Peptic Ulcer Disease

When ulcers or sores develop in stomach or duodenum (beginning of intestine), is called peptic ulcer disease (PUD). One out of eight persons in the United States develops this condition. The stomach produces a very strong acid. This acid helps digest and break down food before it enters the small intestine. The lining of the stomach is covered by a thick protective mucous layer which prevents the acid from injuring the wall of the stomach. When this mucous barrier is overcome by the acid or bacteria such as H. pylori or medications such as aspirin or similar non steroidal anti-inflammatory drugs (NSAIDS), ulcers develop in stomach or duodenum. Ulcers also develop in tumors such as gastrinomas when patients develop large amounts of acid.

Symptoms

Ulcers cause gnawing, burning pain in the upper abdomen. These peptic ulcer disease symptoms frequently occur several hours following a meal, after the food leaves the stomach but while acid production is still high. The burning sensation can occur during the night and be so extreme as to wake the patient. Instead of pain, some patients experience intense hunger or bloating. Antacids and milk usually give temporary relief. Other patients have no pain but have black stools or vomit blood, indicating that the ulcer is bleeding. Bleeding is a very serious complication of ulcers.

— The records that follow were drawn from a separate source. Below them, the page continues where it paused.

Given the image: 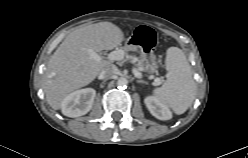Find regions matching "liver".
<instances>
[{"mask_svg":"<svg viewBox=\"0 0 248 158\" xmlns=\"http://www.w3.org/2000/svg\"><path fill=\"white\" fill-rule=\"evenodd\" d=\"M124 40L121 29L111 22L84 25L73 30L50 57L43 76L42 87L48 104L61 108L64 98L91 83L111 63L94 60V52L112 50Z\"/></svg>","mask_w":248,"mask_h":158,"instance_id":"1","label":"liver"}]
</instances>
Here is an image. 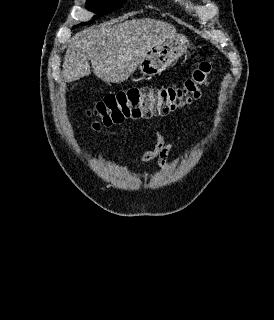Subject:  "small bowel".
<instances>
[{
	"label": "small bowel",
	"instance_id": "obj_1",
	"mask_svg": "<svg viewBox=\"0 0 274 320\" xmlns=\"http://www.w3.org/2000/svg\"><path fill=\"white\" fill-rule=\"evenodd\" d=\"M196 124L199 128L205 129V125L203 122L197 117ZM151 131L155 137V145L151 150L146 151L141 156L142 163H148L154 159L157 160L158 165L163 169L168 171L170 169V165L168 162V157L170 151L175 146V143L167 142L163 133L156 127H152ZM97 157L101 164H104V152L100 150L97 153ZM126 168V167H124Z\"/></svg>",
	"mask_w": 274,
	"mask_h": 320
}]
</instances>
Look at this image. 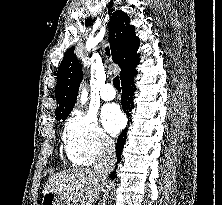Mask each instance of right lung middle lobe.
Instances as JSON below:
<instances>
[{"mask_svg":"<svg viewBox=\"0 0 222 205\" xmlns=\"http://www.w3.org/2000/svg\"><path fill=\"white\" fill-rule=\"evenodd\" d=\"M66 118H63V120H65ZM57 120H61V119H57Z\"/></svg>","mask_w":222,"mask_h":205,"instance_id":"1","label":"right lung middle lobe"}]
</instances>
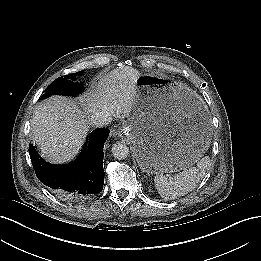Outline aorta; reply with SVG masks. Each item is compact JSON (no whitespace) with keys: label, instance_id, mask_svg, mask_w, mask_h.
I'll return each mask as SVG.
<instances>
[{"label":"aorta","instance_id":"762f6f07","mask_svg":"<svg viewBox=\"0 0 261 261\" xmlns=\"http://www.w3.org/2000/svg\"><path fill=\"white\" fill-rule=\"evenodd\" d=\"M112 154L114 158L123 160L127 158L129 154V148L123 143H116L112 146Z\"/></svg>","mask_w":261,"mask_h":261}]
</instances>
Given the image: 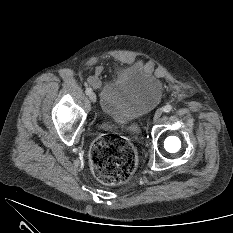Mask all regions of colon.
<instances>
[{
	"instance_id": "obj_1",
	"label": "colon",
	"mask_w": 233,
	"mask_h": 233,
	"mask_svg": "<svg viewBox=\"0 0 233 233\" xmlns=\"http://www.w3.org/2000/svg\"><path fill=\"white\" fill-rule=\"evenodd\" d=\"M90 163L100 182L118 185L132 176L137 166V158L126 138L116 134H104L91 145Z\"/></svg>"
}]
</instances>
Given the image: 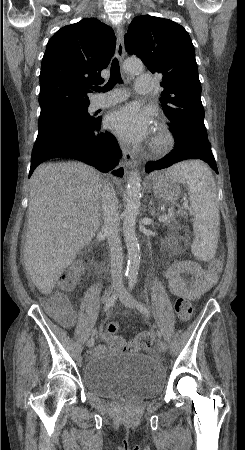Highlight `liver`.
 Listing matches in <instances>:
<instances>
[{"instance_id": "liver-1", "label": "liver", "mask_w": 245, "mask_h": 450, "mask_svg": "<svg viewBox=\"0 0 245 450\" xmlns=\"http://www.w3.org/2000/svg\"><path fill=\"white\" fill-rule=\"evenodd\" d=\"M102 182L80 162L38 166L30 181L24 245L26 270L50 294L64 270L100 227Z\"/></svg>"}]
</instances>
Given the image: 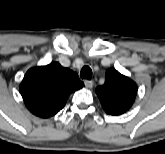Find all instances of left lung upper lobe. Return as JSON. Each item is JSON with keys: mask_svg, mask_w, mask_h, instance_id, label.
Returning <instances> with one entry per match:
<instances>
[{"mask_svg": "<svg viewBox=\"0 0 165 154\" xmlns=\"http://www.w3.org/2000/svg\"><path fill=\"white\" fill-rule=\"evenodd\" d=\"M96 94L107 114L120 115L132 106L137 85L116 69L110 68L106 72L104 85L96 88Z\"/></svg>", "mask_w": 165, "mask_h": 154, "instance_id": "left-lung-upper-lobe-1", "label": "left lung upper lobe"}]
</instances>
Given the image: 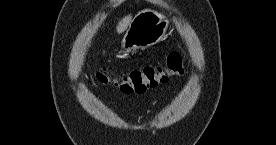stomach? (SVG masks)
<instances>
[{
    "label": "stomach",
    "instance_id": "1",
    "mask_svg": "<svg viewBox=\"0 0 276 145\" xmlns=\"http://www.w3.org/2000/svg\"><path fill=\"white\" fill-rule=\"evenodd\" d=\"M169 22L155 10L144 9L131 21L121 45L124 50L147 48L159 43L165 36Z\"/></svg>",
    "mask_w": 276,
    "mask_h": 145
}]
</instances>
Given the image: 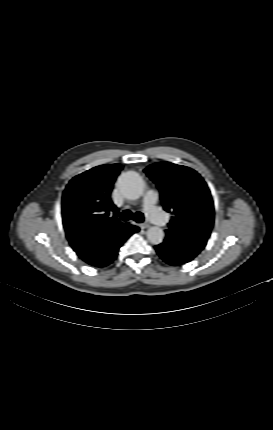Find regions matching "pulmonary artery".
<instances>
[{
  "instance_id": "pulmonary-artery-1",
  "label": "pulmonary artery",
  "mask_w": 273,
  "mask_h": 430,
  "mask_svg": "<svg viewBox=\"0 0 273 430\" xmlns=\"http://www.w3.org/2000/svg\"><path fill=\"white\" fill-rule=\"evenodd\" d=\"M158 193L154 189H150L144 196V209L148 217L157 225L164 226L165 218L162 210L157 206Z\"/></svg>"
}]
</instances>
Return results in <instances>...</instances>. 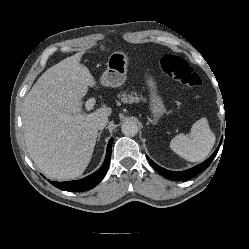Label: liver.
<instances>
[{
  "instance_id": "obj_1",
  "label": "liver",
  "mask_w": 249,
  "mask_h": 249,
  "mask_svg": "<svg viewBox=\"0 0 249 249\" xmlns=\"http://www.w3.org/2000/svg\"><path fill=\"white\" fill-rule=\"evenodd\" d=\"M83 52L46 70L26 95L23 130L27 151L49 178L70 180L88 166L98 129L95 121L111 115V108L83 112L88 85L98 89L94 77L81 64Z\"/></svg>"
}]
</instances>
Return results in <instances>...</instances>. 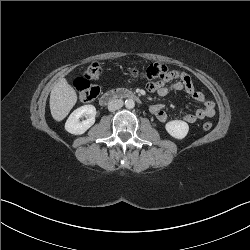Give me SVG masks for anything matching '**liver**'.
<instances>
[{
  "mask_svg": "<svg viewBox=\"0 0 250 250\" xmlns=\"http://www.w3.org/2000/svg\"><path fill=\"white\" fill-rule=\"evenodd\" d=\"M77 102V94L65 78H60L50 93V111L54 120L62 121Z\"/></svg>",
  "mask_w": 250,
  "mask_h": 250,
  "instance_id": "liver-1",
  "label": "liver"
}]
</instances>
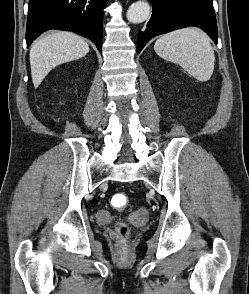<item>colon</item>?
I'll list each match as a JSON object with an SVG mask.
<instances>
[{"instance_id": "5ec220e1", "label": "colon", "mask_w": 249, "mask_h": 294, "mask_svg": "<svg viewBox=\"0 0 249 294\" xmlns=\"http://www.w3.org/2000/svg\"><path fill=\"white\" fill-rule=\"evenodd\" d=\"M116 206H125L129 202V198L125 194H116L112 198ZM117 235L120 241L125 242L130 235V227L126 223H121L117 228Z\"/></svg>"}]
</instances>
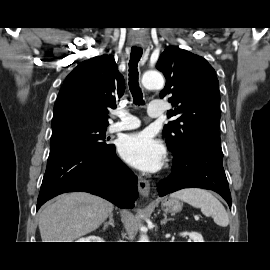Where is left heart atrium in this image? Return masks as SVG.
I'll return each instance as SVG.
<instances>
[{
    "label": "left heart atrium",
    "instance_id": "obj_1",
    "mask_svg": "<svg viewBox=\"0 0 270 270\" xmlns=\"http://www.w3.org/2000/svg\"><path fill=\"white\" fill-rule=\"evenodd\" d=\"M119 153L131 166L144 172H156L161 169L165 148L147 132L124 136L119 142Z\"/></svg>",
    "mask_w": 270,
    "mask_h": 270
}]
</instances>
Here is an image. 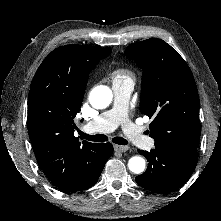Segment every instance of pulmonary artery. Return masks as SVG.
<instances>
[{"instance_id":"pulmonary-artery-1","label":"pulmonary artery","mask_w":221,"mask_h":221,"mask_svg":"<svg viewBox=\"0 0 221 221\" xmlns=\"http://www.w3.org/2000/svg\"><path fill=\"white\" fill-rule=\"evenodd\" d=\"M133 88L134 83L131 81L113 82L112 108L89 121L84 127L85 131L107 133L121 125L123 132L133 144L144 149L152 148L154 140L144 135L142 128L131 122L127 115L128 102Z\"/></svg>"}]
</instances>
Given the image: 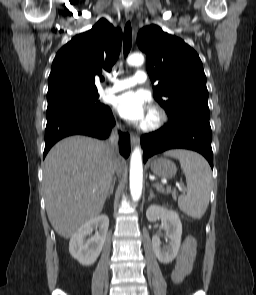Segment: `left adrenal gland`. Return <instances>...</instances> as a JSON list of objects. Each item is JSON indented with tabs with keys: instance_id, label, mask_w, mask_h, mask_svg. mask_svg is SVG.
Masks as SVG:
<instances>
[{
	"instance_id": "a2214340",
	"label": "left adrenal gland",
	"mask_w": 256,
	"mask_h": 295,
	"mask_svg": "<svg viewBox=\"0 0 256 295\" xmlns=\"http://www.w3.org/2000/svg\"><path fill=\"white\" fill-rule=\"evenodd\" d=\"M153 197H155V194H154V192H153V190H152V188L150 189V195H149V197H148V200H151Z\"/></svg>"
}]
</instances>
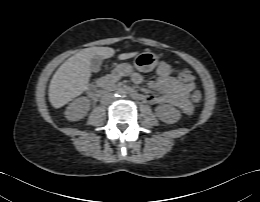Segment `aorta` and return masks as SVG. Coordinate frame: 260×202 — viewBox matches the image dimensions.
Here are the masks:
<instances>
[{
    "label": "aorta",
    "mask_w": 260,
    "mask_h": 202,
    "mask_svg": "<svg viewBox=\"0 0 260 202\" xmlns=\"http://www.w3.org/2000/svg\"><path fill=\"white\" fill-rule=\"evenodd\" d=\"M118 96L124 97V96H125V92H124V91H120V92L118 93Z\"/></svg>",
    "instance_id": "obj_1"
}]
</instances>
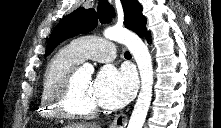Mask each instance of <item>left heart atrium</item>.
<instances>
[{"label": "left heart atrium", "instance_id": "left-heart-atrium-1", "mask_svg": "<svg viewBox=\"0 0 221 128\" xmlns=\"http://www.w3.org/2000/svg\"><path fill=\"white\" fill-rule=\"evenodd\" d=\"M90 91L97 106L115 110L132 99L136 91V80L132 73L104 66L91 81Z\"/></svg>", "mask_w": 221, "mask_h": 128}]
</instances>
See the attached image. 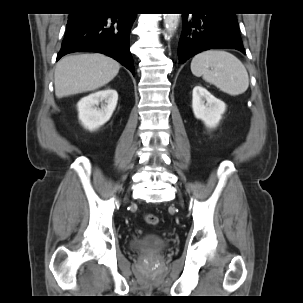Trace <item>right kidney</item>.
Instances as JSON below:
<instances>
[{
	"instance_id": "1",
	"label": "right kidney",
	"mask_w": 303,
	"mask_h": 303,
	"mask_svg": "<svg viewBox=\"0 0 303 303\" xmlns=\"http://www.w3.org/2000/svg\"><path fill=\"white\" fill-rule=\"evenodd\" d=\"M118 93L105 89L83 97L77 103L78 117L84 128L94 131L108 122L116 108ZM101 103V108L99 104Z\"/></svg>"
}]
</instances>
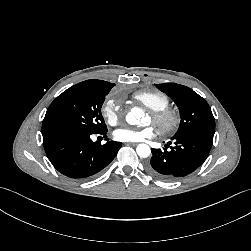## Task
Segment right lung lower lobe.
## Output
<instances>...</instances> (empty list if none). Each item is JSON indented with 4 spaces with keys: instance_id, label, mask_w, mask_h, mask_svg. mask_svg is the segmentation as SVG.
Masks as SVG:
<instances>
[{
    "instance_id": "right-lung-lower-lobe-1",
    "label": "right lung lower lobe",
    "mask_w": 251,
    "mask_h": 251,
    "mask_svg": "<svg viewBox=\"0 0 251 251\" xmlns=\"http://www.w3.org/2000/svg\"><path fill=\"white\" fill-rule=\"evenodd\" d=\"M107 133V129L100 135ZM91 133L52 131L43 135V145L52 165L63 175L84 180L104 169L117 155L122 143L93 142Z\"/></svg>"
}]
</instances>
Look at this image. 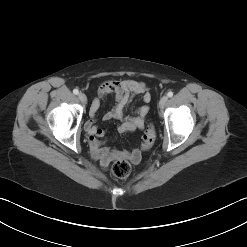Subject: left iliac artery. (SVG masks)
<instances>
[{"instance_id": "left-iliac-artery-1", "label": "left iliac artery", "mask_w": 247, "mask_h": 247, "mask_svg": "<svg viewBox=\"0 0 247 247\" xmlns=\"http://www.w3.org/2000/svg\"><path fill=\"white\" fill-rule=\"evenodd\" d=\"M168 97H172L173 96V92L172 91H170V92H168Z\"/></svg>"}]
</instances>
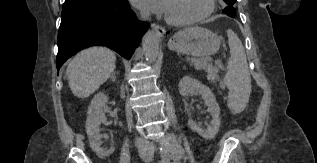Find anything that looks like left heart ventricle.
<instances>
[{"mask_svg": "<svg viewBox=\"0 0 317 163\" xmlns=\"http://www.w3.org/2000/svg\"><path fill=\"white\" fill-rule=\"evenodd\" d=\"M206 0H171L167 17L174 20H187L201 14Z\"/></svg>", "mask_w": 317, "mask_h": 163, "instance_id": "obj_1", "label": "left heart ventricle"}]
</instances>
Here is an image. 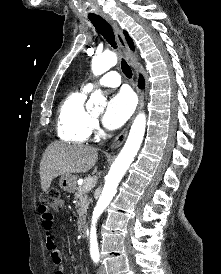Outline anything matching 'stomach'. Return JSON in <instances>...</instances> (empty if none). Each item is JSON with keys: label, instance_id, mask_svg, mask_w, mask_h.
<instances>
[{"label": "stomach", "instance_id": "obj_1", "mask_svg": "<svg viewBox=\"0 0 221 274\" xmlns=\"http://www.w3.org/2000/svg\"><path fill=\"white\" fill-rule=\"evenodd\" d=\"M59 186L68 193H72L76 188V177L72 174L63 175L60 178Z\"/></svg>", "mask_w": 221, "mask_h": 274}]
</instances>
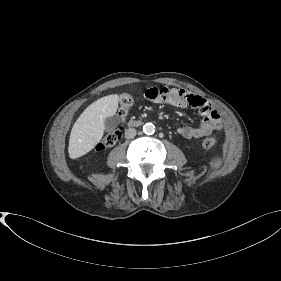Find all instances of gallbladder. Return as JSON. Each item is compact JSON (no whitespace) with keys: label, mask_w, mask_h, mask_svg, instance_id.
<instances>
[{"label":"gallbladder","mask_w":281,"mask_h":281,"mask_svg":"<svg viewBox=\"0 0 281 281\" xmlns=\"http://www.w3.org/2000/svg\"><path fill=\"white\" fill-rule=\"evenodd\" d=\"M120 123V118L117 115H113L105 119L104 126L106 131L114 130Z\"/></svg>","instance_id":"obj_1"}]
</instances>
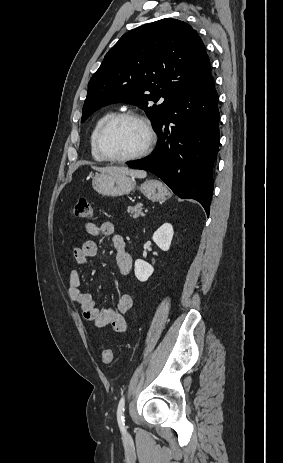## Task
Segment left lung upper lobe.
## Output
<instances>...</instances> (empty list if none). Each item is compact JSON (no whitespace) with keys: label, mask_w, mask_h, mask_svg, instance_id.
<instances>
[{"label":"left lung upper lobe","mask_w":283,"mask_h":463,"mask_svg":"<svg viewBox=\"0 0 283 463\" xmlns=\"http://www.w3.org/2000/svg\"><path fill=\"white\" fill-rule=\"evenodd\" d=\"M209 73L205 46L190 25L165 18L140 26L120 38L89 81L81 122L102 106L129 102L156 131L173 103Z\"/></svg>","instance_id":"1"}]
</instances>
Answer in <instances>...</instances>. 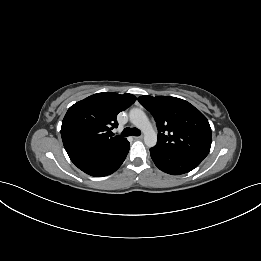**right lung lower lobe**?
Returning <instances> with one entry per match:
<instances>
[{
  "label": "right lung lower lobe",
  "mask_w": 261,
  "mask_h": 261,
  "mask_svg": "<svg viewBox=\"0 0 261 261\" xmlns=\"http://www.w3.org/2000/svg\"><path fill=\"white\" fill-rule=\"evenodd\" d=\"M130 144L128 141L116 146L78 147L67 151L71 161L80 170L95 177L115 172L125 160Z\"/></svg>",
  "instance_id": "1"
}]
</instances>
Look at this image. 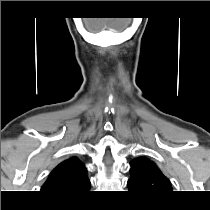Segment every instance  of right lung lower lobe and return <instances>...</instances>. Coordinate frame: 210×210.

A diagnosis of peptic ulcers can be suspected from the patient’s medical history. However, the diagnosis should always be confirmed either by an upper intestinal endoscopy, which allows direct examination of the ulcer or by a barium x-ray which is not very accurate. During endoscopy diagnosis of H. pylori should be made so that, ulcer can be treated effectively. Rarely an ulcer can be malignant. With endoscopy, a biopsy specimen can be obtained to determine if this is so.

Treatment

Peptic ulcer disease treatment has undergone profound changes since eighties. There are now available very effective medications to suppress and almost eliminate the outpouring of stomach acid. These acid-suppressing drugs have been dramatically effective in relieving symptoms and allowing ulcers to heal. If an ulcer has been caused by aspirin or an arthritis drug, not only these acid suppressing medications help to heal them, but also prevent them.

The second major change in PUD treatment has been the discovery of the H. pylori infection. When this infection is treated with antibiotics, the infection and the ulcer do not come back. Increasingly, physicians are not just suppressing the ulcer with acid-reducing drugs, but they are also curing the underlying ulcer problem by getting rid of the bacterial infection. If this infection is not treated, the ulcers invariably recur.

Caffeine and Alcohol stimulate the secretion of stomach acid and should be avoided in the acute phase of an ulcer while cigarettes delay the healing of an ulcer. Stress can aggravate the ulcers and may even cause them. Peptic ulcer disease surgery is used to be a major form of ulcer treatment. Now, it is the exceptional patient who needs surgical treatment of peptic ulcer disease such as perforation, obstruction, or uncontrolled hemorrhaging.